(PROBLEM): Filter the records for lines holding the string "with".

(DATA SUPPLIED):
# # # # #

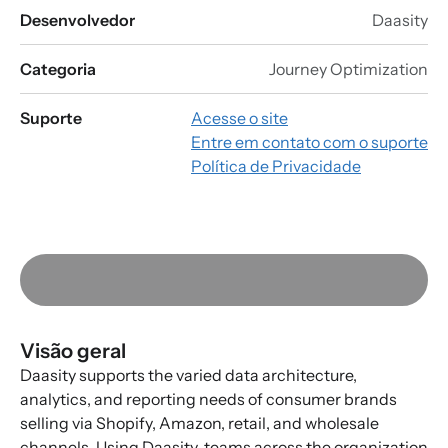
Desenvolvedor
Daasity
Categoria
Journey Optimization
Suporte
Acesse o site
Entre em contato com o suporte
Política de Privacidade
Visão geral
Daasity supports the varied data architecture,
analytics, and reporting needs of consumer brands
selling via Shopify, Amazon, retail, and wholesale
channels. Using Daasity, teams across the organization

# # # # #

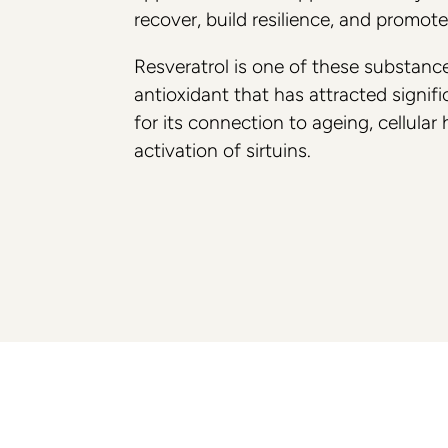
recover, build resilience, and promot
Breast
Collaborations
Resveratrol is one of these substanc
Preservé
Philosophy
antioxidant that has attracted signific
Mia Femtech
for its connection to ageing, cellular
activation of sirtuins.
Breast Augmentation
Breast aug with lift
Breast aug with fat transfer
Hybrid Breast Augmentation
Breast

# # # # #

(THE COMPLETED TASK):
Breast aug with lift
Breast aug with fat transfer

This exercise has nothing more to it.